Plan your success with ArcGIS
Planning, for anything, always seem like a good idea, but often we don’t get around to it – just ask the NSW Rural Fire Service, whose Planning to Plan is not a Plan campaign is trying to get that message across to all rural homeowners (myself included).
With this considered, I was excited to be teaching part of the ArcGIS Enterprise Systems: Performance and Scalability workshop. Information Technology like fire prevention demands a level of planning for growth and sustainability.
Sometimes it is a new project, a hardware/software refresh, or an upgrade to new OS and software version, and the ability to generate information from the Capacity Planning tool provides key guidance and parameters for the analysts, architects and engineers planning the ArcGIS platform deployment. Server benchmarks, TPS calcs and capacity estimation provide the planning process with a direction that can be used across the project lifecycle.
Other times, your capacity to plan and make change is just not going to fly – resources, scope and time constraints often mean, as GIS managers and admins, you just have to deal with the servers, network and storage that you have. What can you do? Let’s consider the basic quality engineering principles of plan-do-check-act (if you haven’t heard of Edward Deming, look here).
You can still plan using the Capacity planning tools and get an understanding of the capacity of today’s environment – that’s “plan”. In an existing solution the “do” has been done and we need to evaluate what is done. “Check” – the process of using tools to capture performance metrics to give the manager and administrator a way to optimise services and MXD, look at server performance bottlenecks and review heavily used services. From the performance metrics it’s time to “act” and then look at the “plan”. With an approach like this you can use the Enterprise monitoring tools to optimise the existing infrastructure and build a solid business case for future changes.

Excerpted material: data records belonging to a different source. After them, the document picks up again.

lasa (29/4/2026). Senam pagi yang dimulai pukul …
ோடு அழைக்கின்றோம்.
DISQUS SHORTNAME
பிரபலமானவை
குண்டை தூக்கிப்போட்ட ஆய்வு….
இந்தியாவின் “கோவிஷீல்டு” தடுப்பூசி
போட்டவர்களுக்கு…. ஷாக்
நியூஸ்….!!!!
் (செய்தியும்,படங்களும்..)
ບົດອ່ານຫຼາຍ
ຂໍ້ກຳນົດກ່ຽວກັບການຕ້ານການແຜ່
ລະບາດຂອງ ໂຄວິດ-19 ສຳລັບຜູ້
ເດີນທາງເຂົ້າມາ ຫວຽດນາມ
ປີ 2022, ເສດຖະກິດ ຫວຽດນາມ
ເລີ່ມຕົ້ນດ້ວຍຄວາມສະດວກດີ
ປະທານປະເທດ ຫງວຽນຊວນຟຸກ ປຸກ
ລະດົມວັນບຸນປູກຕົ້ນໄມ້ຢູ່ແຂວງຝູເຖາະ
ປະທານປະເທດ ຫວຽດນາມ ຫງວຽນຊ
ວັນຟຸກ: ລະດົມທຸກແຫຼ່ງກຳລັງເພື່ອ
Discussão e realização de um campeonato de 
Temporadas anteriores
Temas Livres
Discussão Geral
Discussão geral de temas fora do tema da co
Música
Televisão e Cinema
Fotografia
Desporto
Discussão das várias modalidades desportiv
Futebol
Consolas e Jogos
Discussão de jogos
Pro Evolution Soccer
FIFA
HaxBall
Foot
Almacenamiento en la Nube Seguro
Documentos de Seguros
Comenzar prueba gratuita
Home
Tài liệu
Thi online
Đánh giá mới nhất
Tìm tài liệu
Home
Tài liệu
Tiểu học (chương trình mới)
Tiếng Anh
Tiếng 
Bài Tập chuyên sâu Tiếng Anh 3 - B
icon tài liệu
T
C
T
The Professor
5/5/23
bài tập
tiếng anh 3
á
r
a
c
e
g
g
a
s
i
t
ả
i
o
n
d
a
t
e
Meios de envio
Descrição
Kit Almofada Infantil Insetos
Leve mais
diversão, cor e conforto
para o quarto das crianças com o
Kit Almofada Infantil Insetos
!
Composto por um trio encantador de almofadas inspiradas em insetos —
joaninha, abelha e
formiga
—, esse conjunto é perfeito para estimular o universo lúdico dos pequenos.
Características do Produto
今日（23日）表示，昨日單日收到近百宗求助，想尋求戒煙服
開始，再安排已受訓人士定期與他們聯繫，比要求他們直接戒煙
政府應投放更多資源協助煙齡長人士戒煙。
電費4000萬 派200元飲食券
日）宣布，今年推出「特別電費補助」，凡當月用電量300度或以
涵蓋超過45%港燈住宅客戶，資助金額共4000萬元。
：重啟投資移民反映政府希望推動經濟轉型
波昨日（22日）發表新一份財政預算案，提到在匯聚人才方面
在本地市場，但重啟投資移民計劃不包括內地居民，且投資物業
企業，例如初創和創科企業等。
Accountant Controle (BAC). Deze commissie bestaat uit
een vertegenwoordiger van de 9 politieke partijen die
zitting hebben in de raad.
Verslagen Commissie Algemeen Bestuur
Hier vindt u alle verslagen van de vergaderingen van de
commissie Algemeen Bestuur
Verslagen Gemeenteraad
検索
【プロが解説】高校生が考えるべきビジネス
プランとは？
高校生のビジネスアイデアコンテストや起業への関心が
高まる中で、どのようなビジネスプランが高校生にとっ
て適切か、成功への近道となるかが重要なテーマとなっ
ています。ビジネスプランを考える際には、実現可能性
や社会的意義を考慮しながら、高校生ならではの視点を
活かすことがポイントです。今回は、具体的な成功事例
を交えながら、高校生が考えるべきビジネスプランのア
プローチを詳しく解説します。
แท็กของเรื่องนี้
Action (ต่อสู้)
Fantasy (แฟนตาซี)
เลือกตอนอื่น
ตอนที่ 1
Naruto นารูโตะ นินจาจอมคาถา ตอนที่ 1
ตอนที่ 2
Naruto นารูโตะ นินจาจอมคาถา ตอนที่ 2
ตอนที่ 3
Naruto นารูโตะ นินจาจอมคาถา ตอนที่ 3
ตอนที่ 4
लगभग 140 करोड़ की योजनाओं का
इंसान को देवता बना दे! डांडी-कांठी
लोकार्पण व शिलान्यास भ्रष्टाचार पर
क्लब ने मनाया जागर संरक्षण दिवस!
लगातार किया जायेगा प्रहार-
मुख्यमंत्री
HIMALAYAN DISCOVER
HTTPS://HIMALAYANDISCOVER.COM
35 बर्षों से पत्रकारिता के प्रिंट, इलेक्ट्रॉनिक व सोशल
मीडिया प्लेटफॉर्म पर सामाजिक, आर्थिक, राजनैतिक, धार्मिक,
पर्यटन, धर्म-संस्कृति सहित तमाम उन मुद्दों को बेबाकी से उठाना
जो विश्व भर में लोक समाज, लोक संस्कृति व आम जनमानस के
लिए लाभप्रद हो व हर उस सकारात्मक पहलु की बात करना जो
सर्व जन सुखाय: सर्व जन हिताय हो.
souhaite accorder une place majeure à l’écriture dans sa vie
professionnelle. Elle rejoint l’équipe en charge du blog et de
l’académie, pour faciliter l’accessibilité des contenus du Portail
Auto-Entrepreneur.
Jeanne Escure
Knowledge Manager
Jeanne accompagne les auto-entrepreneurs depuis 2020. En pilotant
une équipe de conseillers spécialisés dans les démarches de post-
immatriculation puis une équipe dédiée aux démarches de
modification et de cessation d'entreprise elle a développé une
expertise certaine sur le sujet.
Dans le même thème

What about cloud? With the growing use of cloud hosted server and hardware scalability planning is even more crucial. The ROI predicted will only be realised if the servers run to spec and the CPU and memory resources are not beyond the planned level. Auto scaling is great, but it does cost – all the more reason to plan. What about Software as a Service, ArcGIS Online? You need to monitor usage, performance and credits. The ArcGIS Activity Dashboard provides statistics you can use to monitor your organisation’s ArcGIS Online account.
While preparing for the workshop, I got the chance to work with Christopher Brown from the Perth office – CDB knows his stuff and now knows more about MongoBD from his work on the System Monitor deployment. It’s always good to work with Christopher.
Remember, as the RFS says, “Planning to Plan is not a Plan”!